The whole Latin American Church, but especially the most sensitive and youngest sectors, felt the pull: the pathos of the problems and the illusion of revolutionary, rapid and radical solutions. In quite traditional Churches with deep-rooted customs, four different but related phenomena suddenly and strongly emerged: the base communities, the Christians for socialism, the revolutionary priests, and in that climate the different versions of Liberation Theology also emerged, as many as theologians: Leonardo and Clodovis Boff, Gustavo Gutiérrez, Ignacio Ellacuría, Juan Luis Segundo; also the Argentine theology of the People of Lucio Gera. They would follow different paths, in some cases to radicalize (Leonardo Boff) and in others to become more nuanced as they gained experience. But an important part of the crude reality was the poverty that was in front of their eyes. This cannot be forgotten.

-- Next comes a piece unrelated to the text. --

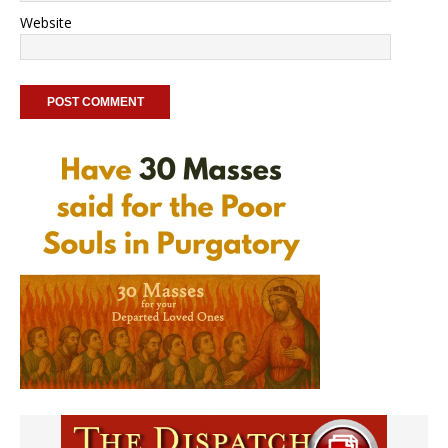
Website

The General Conference of Medellin (1968)

When the General Conference of Medellin was convened, this whole world was buzzing and will be present in the subsoil of the conference, provoking tensions, but also accurate analysis and happy efforts of balance, which were also discernment.

The conference itself arose in the context of the Second Vatican Council, when the Latin American episcopate that had gathered during the conciliar sessions wanted to think about the application of the Council to the circumstances of Latin American nations. The preparatory document was very much inspired by Gaudium et spesbut also in Mater et Magistra of John XXIII, and in Populorum progresio of Paul VI. And the same would be true of the conclusions.

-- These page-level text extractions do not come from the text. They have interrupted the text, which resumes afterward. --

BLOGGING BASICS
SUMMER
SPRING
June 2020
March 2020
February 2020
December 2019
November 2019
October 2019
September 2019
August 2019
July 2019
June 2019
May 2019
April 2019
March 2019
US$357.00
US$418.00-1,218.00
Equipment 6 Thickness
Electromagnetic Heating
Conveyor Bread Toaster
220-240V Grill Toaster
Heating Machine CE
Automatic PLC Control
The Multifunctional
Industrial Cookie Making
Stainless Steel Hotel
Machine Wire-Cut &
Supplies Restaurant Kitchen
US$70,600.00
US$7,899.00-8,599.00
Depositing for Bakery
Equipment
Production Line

The convocation coincided with the XXXIX International Eucharistic Congress in Bogota. It was attended by 137 bishops and 112 delegates representing all the nations present in CELAM. Eduardo Pironio, who would later become president, was the Secretary General at the time and effectively carried out the work. This Argentinean bishop is in the process of beatification.

The results

It is always difficult to make an overall judgment of the great documents of the Church. By what criteria do you guide yourself? By what is most novel? By what has had the greatest impact or has been most repeated? There is also the temptation to make a hermeneutical capriola as was done with the Council itself, which is to substitute the letter of the Council documents for the spirit of the Council. It is also possible to substitute the letter of Medellin for the spirit of Medellin, but this usually means substituting the spirit of the one doing the hermeneutics for what the document that everyone voted for says.

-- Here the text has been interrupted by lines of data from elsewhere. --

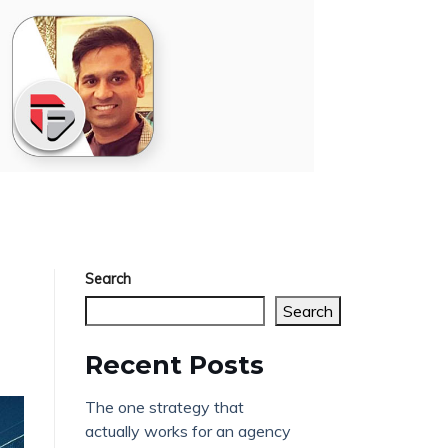
Search
Search
Recent Posts
The one strategy that
actually works for an agency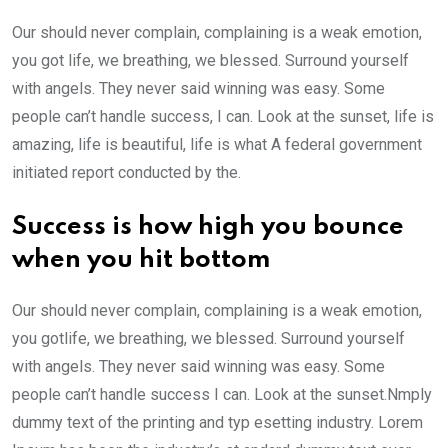
Our should never complain, complaining is a weak emotion,
you got life, we breathing, we blessed. Surround yourself
with angels. They never said winning was easy. Some
people can’t handle success, I can. Look at the sunset, life is
amazing, life is beautiful, life is what A federal government
initiated report conducted by the.
Success is how high you bounce
when you hit bottom
Our should never complain, complaining is a weak emotion,
you gotlife, we breathing, we blessed. Surround yourself
with angels. They never said winning was easy. Some
people can’t handle success I can. Look at the sunset.Nmply
dummy text of the printing and typ esetting industry. Lorem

Medellín worked on sixteen areas, which are reflected in its chapters. They can be divided into three areas. The first concerns human promotion: justice and peace, family and demography, education and youth; the second area, evangelization and growth in faith: with reflection on the pastoral care of the cultural, artistic or political elites, of catechesis and liturgy; and the third area referred to the structures of the Church, with the mission that corresponds to each protagonist; it deals with lay movements, priests and religious and their formation, the poverty of the Church, the pastoral care of the whole and the means of social communication. The document reflects in all its parts the values and also those problems that become challenges. A milestone in the reflection that goes from Rio de Janeiro to Aparecida.

For more information

This article owes much to the work of Professor Josep-Ignasi Saranyana and Professor Carmen Alejos. In addition to many articles, mention should be made of the monumental Theology in Latin Americaof which the fourth volume is the subject of this article. And the synthetic work of Professor Saranyana, Brief history of theology in Latin Americawhich has very successful and original pages on the last decades of the twentieth century. It is very opportune to remember it because these topics are usually ignored due to lack of synthesized information. But they affect a very important part of the Catholic Church and are very much alive. Therefore, they deserve to be collected and studied as a relevant part of the theology of the 20th century.